The legislation includes a $10,000 fine and potential legal injunction for any entity or person who fails to meet the standards set in the bill.
“We respect the Court’s decision, although we are of course disappointed with the results of the ruling. We are considering our available options for moving forward,” ACLU legal director Loree Stark said in an email.
Earlier this week, the state filed an affidavit with the court with the updated emergency rules, which stated it is ready to file with the Secretary of State’s Office as soon as the court permits.
The rules clarify issues that Health Right executive director Laura Jones testified were unclear in the law, including what services her organization needs to offer to still legally operate until it completes the licensing process.
Stark said in court that she believes the entire law needs to be rewritten to be constitutional, but Chambers found the entities suing will not suffer “irreparable harm” because the law doesn’t go into effect for them until January.
Chambers found the plaintiffs are only likely to succeed on one of three claims left from the complaint — violation of the equal protection clause.
The violation revolves around one section of code: 16.64.10(d). The final section of code, it states programs not offering “a full array of harm reduction services as defined in this section” must cease and desist. New providers have until January 2022 to come into compliance with the section.

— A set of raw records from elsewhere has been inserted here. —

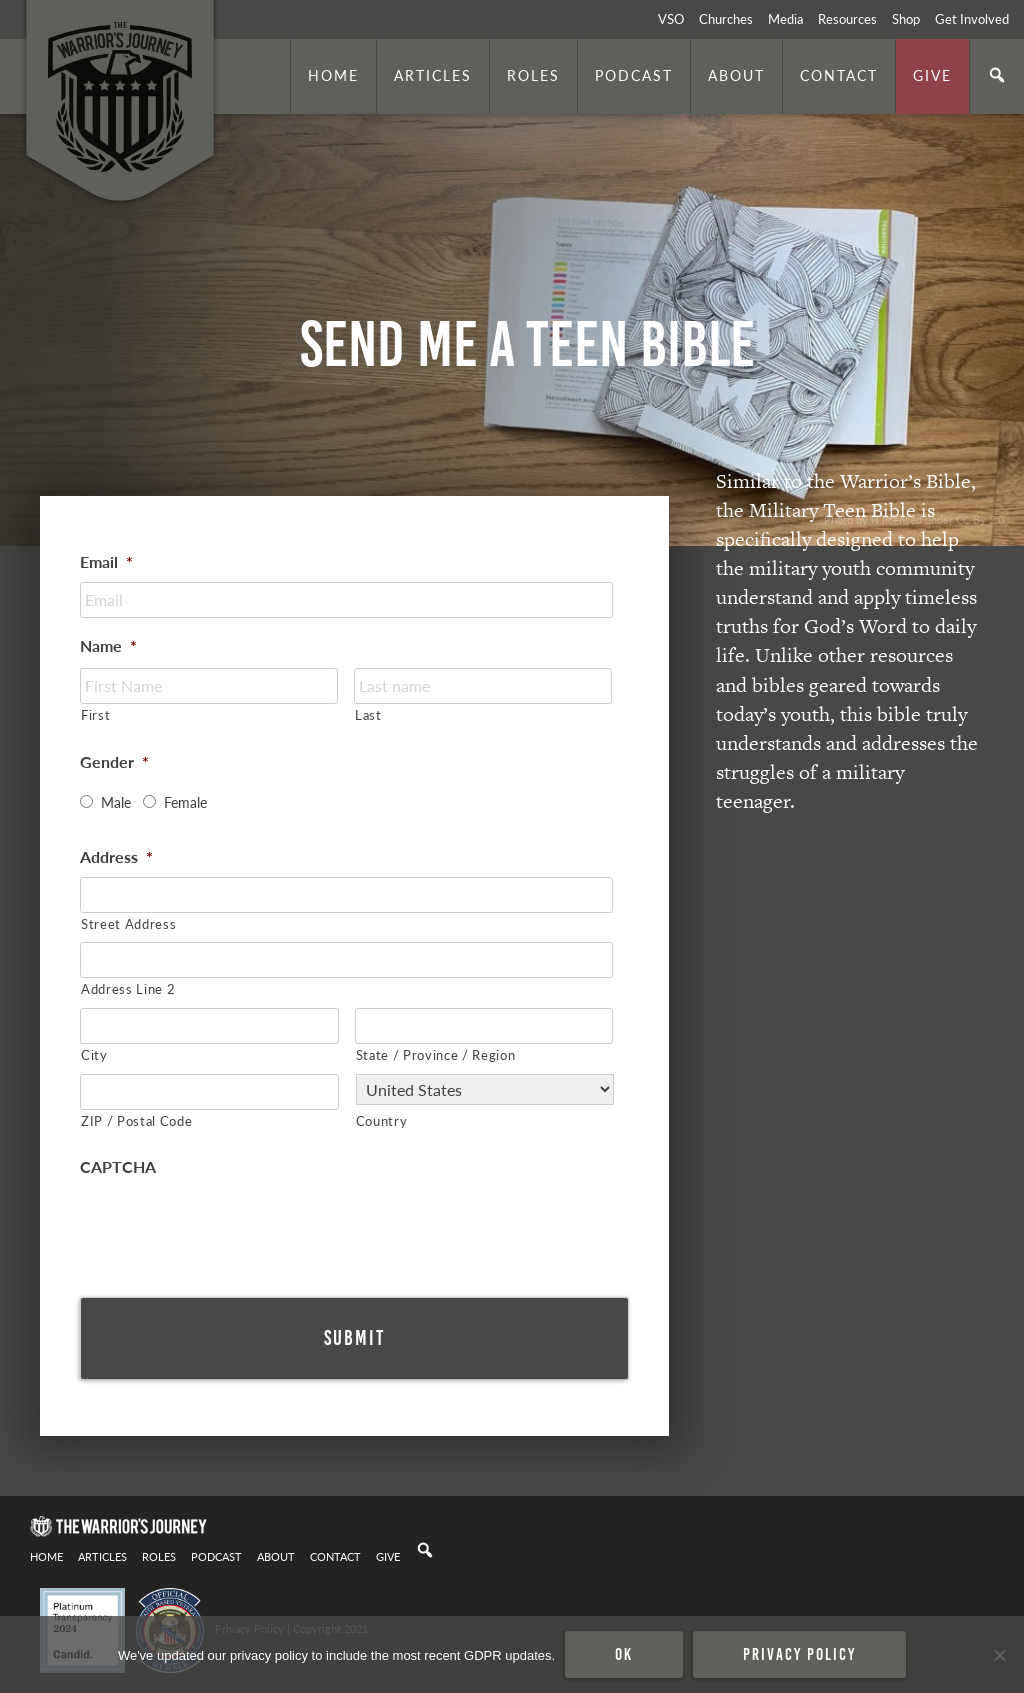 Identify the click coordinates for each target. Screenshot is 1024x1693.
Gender (114, 762)
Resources (847, 19)
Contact (839, 75)
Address (116, 857)
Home (333, 75)
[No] (999, 1655)
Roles (533, 75)
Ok (624, 1654)
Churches (726, 19)
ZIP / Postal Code (136, 1120)
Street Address (128, 923)
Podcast (634, 75)
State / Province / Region (436, 1054)
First (95, 714)
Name (108, 646)
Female (185, 802)
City (94, 1054)
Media (785, 19)
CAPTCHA (118, 1167)
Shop (906, 19)
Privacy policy (799, 1654)
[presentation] (232, 1226)
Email (106, 562)
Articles (433, 75)
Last (368, 714)
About (736, 75)
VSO (671, 19)
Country (382, 1120)
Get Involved (972, 19)
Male (116, 802)
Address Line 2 (128, 988)
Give (932, 75) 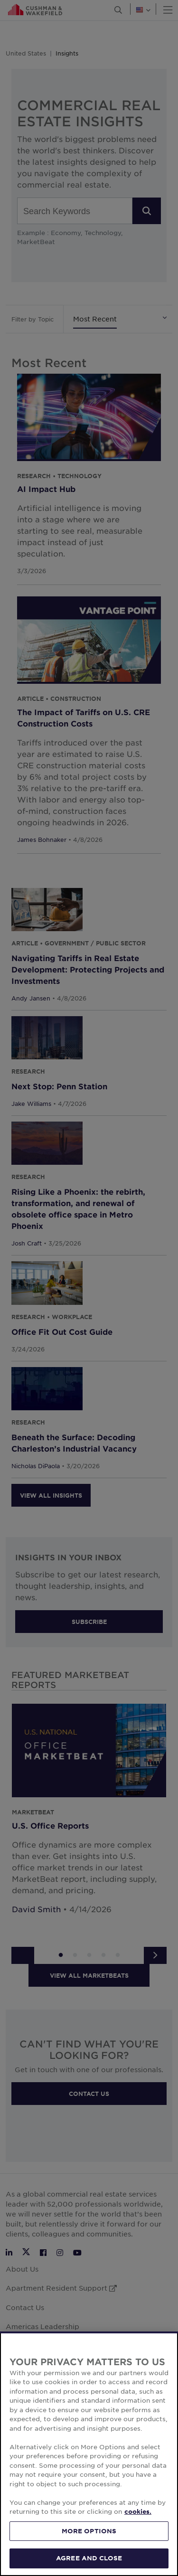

As written, the plaintiffs argue it benefits new providers, which can operate without offering “a full array of harm reduction services” while already existing operations must cease.
State attorneys argue it actually benefits existing providers by pointing to earlier sections of the code that require all new and existing providers to get a license. But Chambers rejects their reading of the statute.
In footnotes, Chambers acknowledges what he previously called clumsily written code, but says it is clear the Legislature’s intent was the grace period to apply to the entire article of code.
In the draft of the emergency rules filed, the grace period is clarified and explicitly prohibits new providers from operating before January. In his order, he writes although the court does not decide whether the Office of Health Facilities Licensure and Certification (OHFLAC) can enforce the rule, it doesn’t matter because none of the plaintiffs are new providers.
Chambers also concluded that the same section of code is poorly written as to ceasing operations if other harm reduction services are not offered, but still said the plaintiffs were not likely to succeed due to testimony from OHFLAC Director Jolynn Marra.